Ahhh, the dark side of transformational leadership! What a nice, light topic for this week. It reminds me of the Darth Vader of leadership! Such a bright subject to tackle but also a necessary subject as well.
Transformational leadership is a leadership style that can inspire positive changes in those who follow. The problem is that charismatic leaders can create millions of followers and yet have all the wrong intentions. Our political environment right now is in turmoil because of some of the wrong charismatic leaders being in some of the wrong places. I won’t tackle the President and what I see as his failures, as I know there are those that trust in him and follow him.
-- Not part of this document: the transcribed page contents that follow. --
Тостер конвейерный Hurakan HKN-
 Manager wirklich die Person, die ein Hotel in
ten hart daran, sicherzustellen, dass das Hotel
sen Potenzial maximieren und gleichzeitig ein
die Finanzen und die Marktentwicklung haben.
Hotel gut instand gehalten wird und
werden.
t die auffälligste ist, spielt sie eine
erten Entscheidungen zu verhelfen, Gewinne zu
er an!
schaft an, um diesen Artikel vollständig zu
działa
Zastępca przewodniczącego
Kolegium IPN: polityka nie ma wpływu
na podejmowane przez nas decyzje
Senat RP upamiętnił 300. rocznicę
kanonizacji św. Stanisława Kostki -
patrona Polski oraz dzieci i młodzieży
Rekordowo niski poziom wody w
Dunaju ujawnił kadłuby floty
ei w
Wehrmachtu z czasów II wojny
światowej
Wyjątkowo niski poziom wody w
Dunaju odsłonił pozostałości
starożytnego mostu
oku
But I also know that power in the wrong hands can be dangerous.
I live in a family of transformational leaders. My dad was the mayor of our small town, my husband was a State Senator, and I myself served as head of many organizations and non-profit organizations. But I saw so much corruption within the political world. Leaders were leading people into many negative directions because they possessed a charisma that people listen to and followed. As Tourish pointed out in his book, charisma can be a scary thing. That’s because leaders don’t necessarily act in the best interest of the organization and instead allow self-interest and personal goals to override the organization’s goals.
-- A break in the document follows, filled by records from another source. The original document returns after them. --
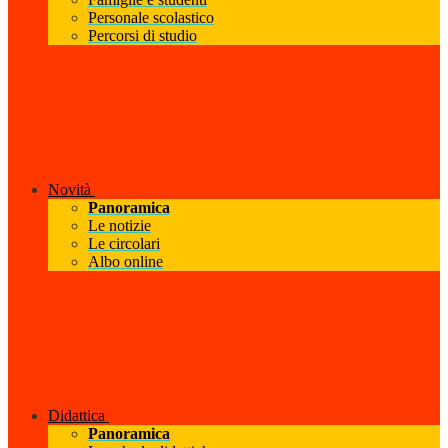
Personale scolastico
Percorsi di studio
Novità
Panoramica
Le notizie
Le circolari
Albo online
Didattica
Panoramica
When I was a director of a local non-profit entity a number of years ago, we had an Executive Director over the organization who was anything, but scrupulous. His followers were many, but his intentions were personal. Because of that, the non-profit was not the focus for him. It was all about him getting ahead! What I found was that people will follow leaders with blinders on because of their charismas alone. That is a scary thought!
Andy Andrews’ book, How Do you Kill 11 Million People? is a very powerful story about the Holocaust. In the book, the author tells about how Hitler tricked 11 million people to go to their own death through his leadership filled with lies. It is truly a powerful example of a charismatic leader who misled people through his dark side influence. In it, Andrews explores that “if it is correct that ‘you shall know the truth, and the truth shall set you free,’ then is it possible that if you don’t know the truth, its absence can place you in bondage? (or even lead you to death?”) In the case of the Holocaust, this couldn’t be more true. As Hitler continued to lie to the Jews, they could have revolted at any time and certainly taken over Hitler’s regime. Yet, they believed the lies and followed his leadership, walking blindly into a falsehood that cost them their lives.
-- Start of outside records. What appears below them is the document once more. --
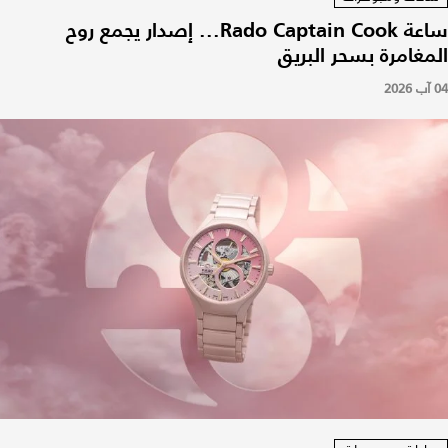
ساعة Rado Captain Cook... إصدار يجمع روح
المغامرة بسحر البريق
04 آب 2026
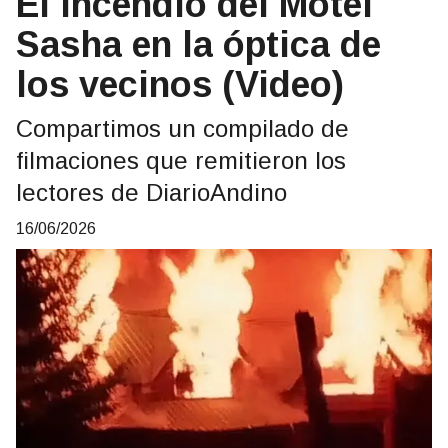
El incendio del Motel
Sasha en la óptica de
los vecinos (Video)
Compartimos un compilado de
filmaciones que remitieron los
lectores de DiarioAndino
16/06/2026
John Lennon once said, “Living is easy with eyes closed.” Every day in this world, people are blindly following false leaders. And each day, we are losing a part of our value and self-worth as we trust and believe in the wisdom of the unwise. Wouldn’t it be wonderful if everyone could know the one true Leader and follow in His calling upon our lives? Because walking in blindness can lead us into oblivion.
In the final words of Soren Kierkegaard, a famous Danish theologian, “There are two ways to be fooled. One is to believe what isn’t true; the other is to refuse to believe what is true.” AMEN!!!
 Dennis Tourish, The Dark Side of Transformational Leadership: A Critical Perspective (Sussex: Routledge, 2013), 20.
 Andy Andrews, How Do You Kill 11 Million People? (New York: Thomas Nelson, 2012), 32.